Copy each line of the data that has "voor" in it.

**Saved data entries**
###

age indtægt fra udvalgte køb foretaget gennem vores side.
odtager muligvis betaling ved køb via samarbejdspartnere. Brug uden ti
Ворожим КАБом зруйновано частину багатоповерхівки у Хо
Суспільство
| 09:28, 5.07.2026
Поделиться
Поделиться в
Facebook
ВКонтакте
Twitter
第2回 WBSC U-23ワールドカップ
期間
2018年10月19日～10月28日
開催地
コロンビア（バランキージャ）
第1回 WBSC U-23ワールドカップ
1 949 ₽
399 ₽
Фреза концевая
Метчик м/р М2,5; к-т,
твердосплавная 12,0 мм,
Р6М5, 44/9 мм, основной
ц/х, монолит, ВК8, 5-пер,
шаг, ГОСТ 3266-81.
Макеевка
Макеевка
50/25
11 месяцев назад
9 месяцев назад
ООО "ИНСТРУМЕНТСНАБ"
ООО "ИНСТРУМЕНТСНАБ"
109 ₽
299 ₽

###

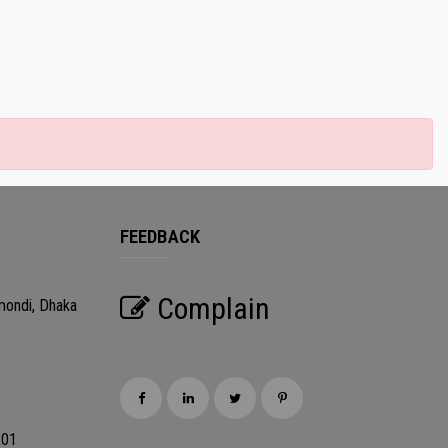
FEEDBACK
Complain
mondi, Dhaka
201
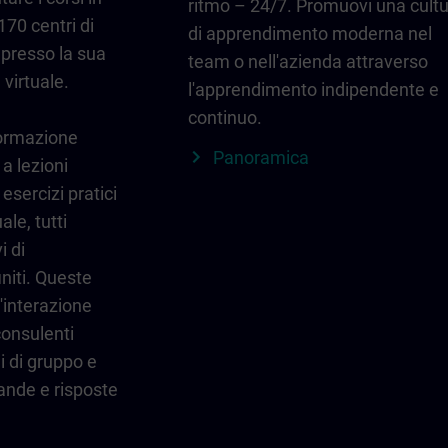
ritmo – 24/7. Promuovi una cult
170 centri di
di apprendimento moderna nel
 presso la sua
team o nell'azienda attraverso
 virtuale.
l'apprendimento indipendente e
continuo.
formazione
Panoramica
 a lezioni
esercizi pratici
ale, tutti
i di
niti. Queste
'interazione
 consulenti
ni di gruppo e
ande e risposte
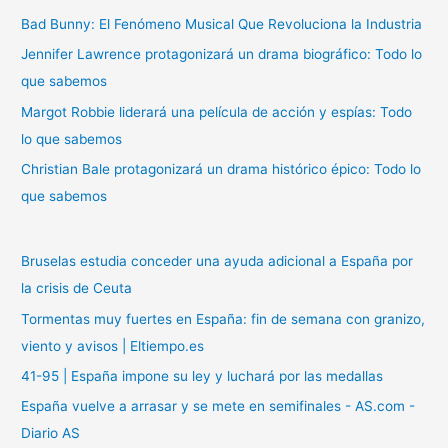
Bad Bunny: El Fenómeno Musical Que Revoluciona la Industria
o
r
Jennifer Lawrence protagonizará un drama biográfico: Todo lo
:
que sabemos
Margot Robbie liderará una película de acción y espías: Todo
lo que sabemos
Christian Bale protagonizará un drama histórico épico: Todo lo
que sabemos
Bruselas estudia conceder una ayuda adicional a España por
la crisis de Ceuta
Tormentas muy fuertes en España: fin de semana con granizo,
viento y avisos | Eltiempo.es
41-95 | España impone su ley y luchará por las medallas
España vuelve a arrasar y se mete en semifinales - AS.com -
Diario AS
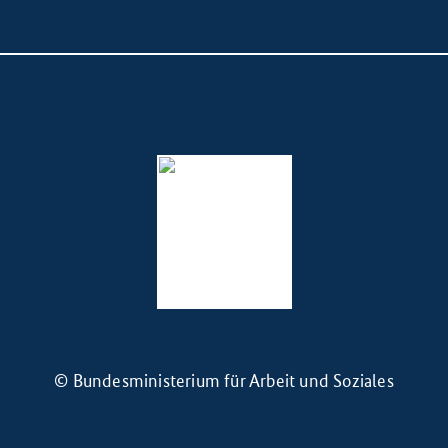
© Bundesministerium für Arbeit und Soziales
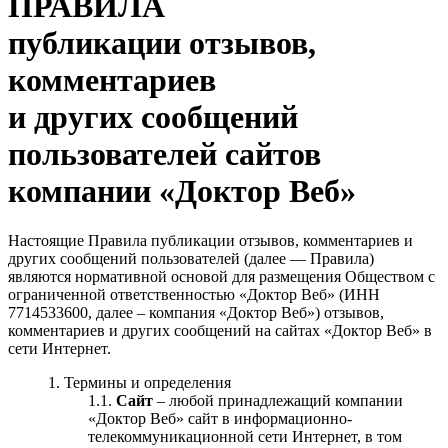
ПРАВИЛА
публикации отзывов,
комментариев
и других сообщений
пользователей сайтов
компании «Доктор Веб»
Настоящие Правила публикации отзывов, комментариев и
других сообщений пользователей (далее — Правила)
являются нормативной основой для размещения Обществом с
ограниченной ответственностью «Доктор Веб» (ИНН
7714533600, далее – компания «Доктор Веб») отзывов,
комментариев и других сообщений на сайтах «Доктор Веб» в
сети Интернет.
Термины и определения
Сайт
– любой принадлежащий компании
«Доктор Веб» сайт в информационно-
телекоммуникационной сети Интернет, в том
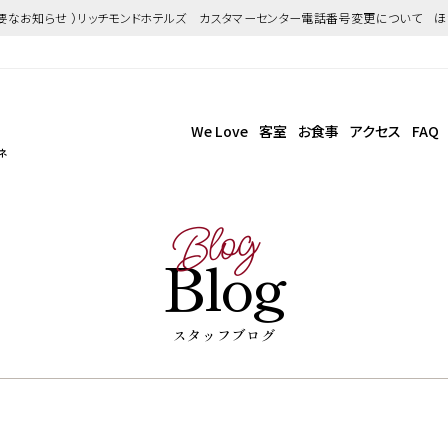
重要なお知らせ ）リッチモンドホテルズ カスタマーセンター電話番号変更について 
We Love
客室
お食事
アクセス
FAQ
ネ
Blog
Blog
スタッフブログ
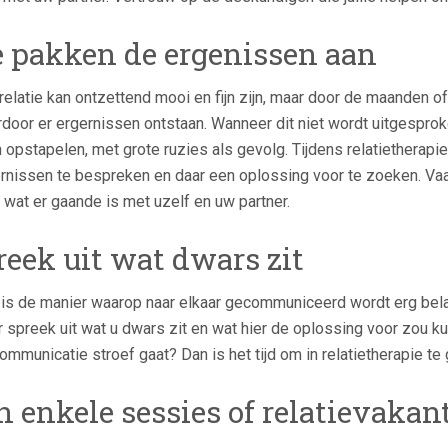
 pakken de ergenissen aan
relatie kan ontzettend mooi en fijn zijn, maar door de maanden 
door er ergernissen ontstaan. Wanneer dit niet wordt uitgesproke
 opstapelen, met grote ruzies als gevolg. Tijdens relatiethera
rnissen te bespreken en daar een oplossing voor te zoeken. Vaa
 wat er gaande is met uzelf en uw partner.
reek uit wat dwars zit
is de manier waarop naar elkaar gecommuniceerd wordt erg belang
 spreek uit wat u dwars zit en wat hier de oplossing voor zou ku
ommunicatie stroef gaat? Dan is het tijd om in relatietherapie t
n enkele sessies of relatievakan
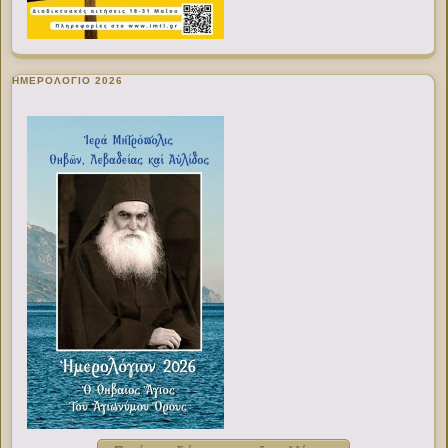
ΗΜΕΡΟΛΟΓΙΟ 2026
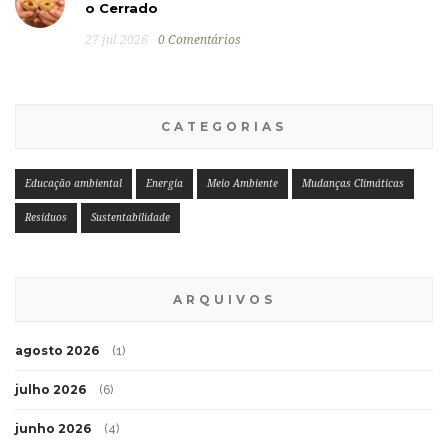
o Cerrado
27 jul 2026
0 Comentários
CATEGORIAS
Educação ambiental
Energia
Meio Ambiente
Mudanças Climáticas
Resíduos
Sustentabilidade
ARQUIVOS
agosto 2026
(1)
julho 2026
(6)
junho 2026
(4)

###

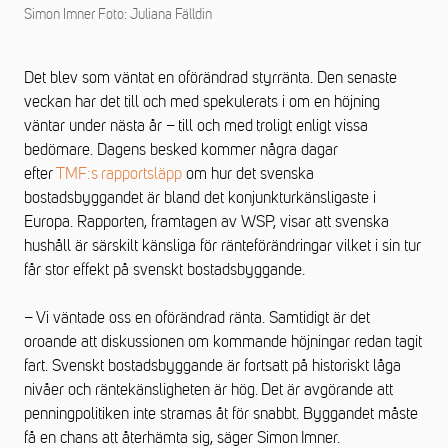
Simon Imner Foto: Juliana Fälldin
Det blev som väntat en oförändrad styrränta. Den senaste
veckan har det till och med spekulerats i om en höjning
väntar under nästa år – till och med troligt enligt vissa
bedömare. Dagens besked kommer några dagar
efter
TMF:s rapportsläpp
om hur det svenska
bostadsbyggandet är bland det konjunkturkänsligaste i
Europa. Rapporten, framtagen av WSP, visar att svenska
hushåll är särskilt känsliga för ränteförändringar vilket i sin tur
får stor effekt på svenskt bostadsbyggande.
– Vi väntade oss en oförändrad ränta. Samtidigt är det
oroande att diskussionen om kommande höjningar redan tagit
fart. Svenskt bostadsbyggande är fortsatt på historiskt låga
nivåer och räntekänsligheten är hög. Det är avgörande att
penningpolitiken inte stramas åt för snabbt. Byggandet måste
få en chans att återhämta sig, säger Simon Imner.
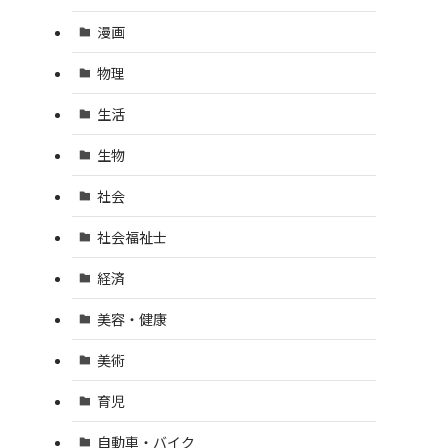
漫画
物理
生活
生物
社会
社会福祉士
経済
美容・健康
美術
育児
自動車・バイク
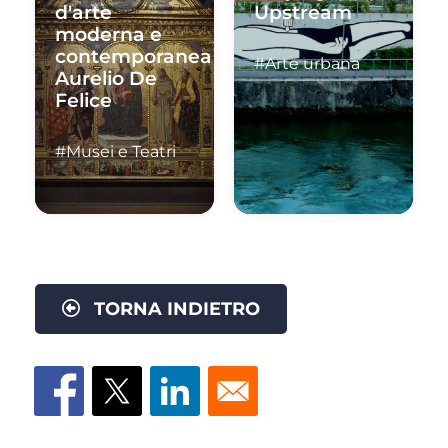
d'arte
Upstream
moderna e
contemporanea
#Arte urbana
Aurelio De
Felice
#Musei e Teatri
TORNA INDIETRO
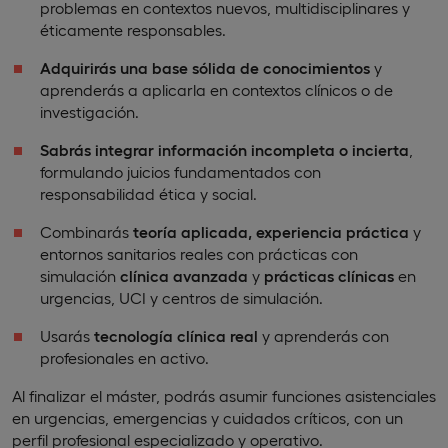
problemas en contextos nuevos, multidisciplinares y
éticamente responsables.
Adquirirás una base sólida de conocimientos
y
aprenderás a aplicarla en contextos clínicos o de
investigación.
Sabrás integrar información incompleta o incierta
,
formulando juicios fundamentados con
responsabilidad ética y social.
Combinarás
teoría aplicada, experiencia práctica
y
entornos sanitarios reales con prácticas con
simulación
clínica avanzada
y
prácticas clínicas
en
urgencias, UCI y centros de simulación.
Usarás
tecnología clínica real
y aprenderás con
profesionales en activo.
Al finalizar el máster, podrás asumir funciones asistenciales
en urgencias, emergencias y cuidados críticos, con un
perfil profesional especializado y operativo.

###

**Solution**
rnissen te bespreken en daar een oplossing voor te zoeken. Vaa
 spreek uit wat u dwars zit en wat hier de oplossing voor zou ku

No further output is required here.